Alice Paul was a Quaker suffragist who fought to secure women the right to vote and other feminist causes. The author of the Equal Rights Amendment, written in 1923 but still not ratified, died at the age of 92 in 1977, and remains one of the nation’s most outspoken voices in the battle for equality. “There will never be a new world order until women are a part of it,” she once said.
Early Life and Education
Paul was born to suffragist Tacie Parry and successful Quaker businessman William Paul on January 11, 1885, in Mount Laurel, New Jersey. The oldest of four siblings, she lived with her family on a 265-acre farm, and as Hicksite Quakers, was raised to value living simply along with a high importance placed on gender equality and advocacy. In fact, as a girl, she attended suffragist meetings with her mother.
“When the Quakers were founded…one of their principles was and is equality of the sexes,” Paul said. “So I never had any other idea…the principle was always there.”

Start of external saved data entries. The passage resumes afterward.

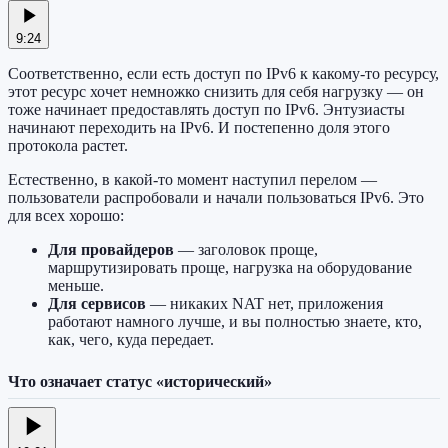
9:24
Соответственно, если есть доступ по IPv6 к какому-то ресурсу,
этот ресурс хочет немножко снизить для себя нагрузку — он
тоже начинает предоставлять доступ по IPv6. Энтузиасты
начинают переходить на IPv6. И постепенно доля этого
протокола растет.
Естественно, в какой-то момент наступил перелом —
пользователи распробовали и начали пользоваться IPv6. Это
для всех хорошо:
Для провайдеров
— заголовок проще,
маршрутизировать проще, нагрузка на оборудование
меньше.
Для сервисов
— никаких NAT нет, приложения
работают намного лучше, и вы полностью знаете, кто,
как, чего, куда передает.
Что означает статус «исторический»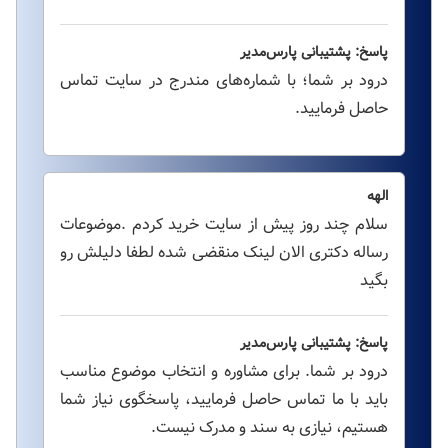
پاسخ: پشتیبانی پارس‌مدیر
درود بر شما؛ با شماره‌های مندرج در سایت تماس
حاصل فرمایید.
الهه
سلام چند روز پیش از سایت خرید کردم .موضوعات
رساله دکتری الان لینک منقضی شده لطفا دلیلش رو
بگید
پاسخ: پشتیبانی پارس‌مدیر
درود بر شما. برای مشاوره و انتخاب موضوع مناسب
باید با ما تماس حاصل فرمایید، پاسخگوی نیاز شما
هستیم، نیازی به سند و مدرک نیست.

Paul, who graduated first in her class in 1901 from a Quaker school, attended the Quaker Swarthmore College, co-founded by her grandfather, Judge William Parry, graduating in 1905 with a biology degree. She then moved to New York, and, in 1907, earned a master’s degree in sociology from the New York School of Philanthropy (today’s Columbia University).

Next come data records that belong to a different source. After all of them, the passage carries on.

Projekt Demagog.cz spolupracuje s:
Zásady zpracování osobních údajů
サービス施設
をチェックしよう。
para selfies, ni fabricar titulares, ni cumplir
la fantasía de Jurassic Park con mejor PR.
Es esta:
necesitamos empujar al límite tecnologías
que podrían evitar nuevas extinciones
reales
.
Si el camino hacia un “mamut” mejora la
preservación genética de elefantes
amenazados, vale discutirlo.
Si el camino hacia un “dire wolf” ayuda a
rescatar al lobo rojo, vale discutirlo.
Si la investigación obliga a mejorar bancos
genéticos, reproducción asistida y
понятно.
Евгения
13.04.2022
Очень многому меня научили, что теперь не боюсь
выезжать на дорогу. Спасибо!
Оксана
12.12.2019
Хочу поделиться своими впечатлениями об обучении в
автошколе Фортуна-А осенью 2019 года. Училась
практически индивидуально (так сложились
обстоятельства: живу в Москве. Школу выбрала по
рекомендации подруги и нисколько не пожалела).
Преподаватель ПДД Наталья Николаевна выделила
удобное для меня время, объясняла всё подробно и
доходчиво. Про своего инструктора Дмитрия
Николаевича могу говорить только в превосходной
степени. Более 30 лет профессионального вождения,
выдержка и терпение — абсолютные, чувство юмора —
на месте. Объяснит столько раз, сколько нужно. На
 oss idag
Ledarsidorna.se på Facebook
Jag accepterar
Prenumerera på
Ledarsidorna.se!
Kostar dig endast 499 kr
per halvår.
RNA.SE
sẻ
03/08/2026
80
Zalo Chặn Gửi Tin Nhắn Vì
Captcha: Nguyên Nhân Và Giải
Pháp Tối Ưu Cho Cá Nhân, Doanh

Paul soon moved to England, where she studied social work and joined the British suffrage movement where she learned militant protest strategies, including breaking windows, hunger strikes, forming picket lines and other tactics and forms of civil disobedience. There, she was arrested on seven occasions and jailed three times. While imprisoned, she carried out hunger strikes and was painfully force-fed for weeks through a nasal tube.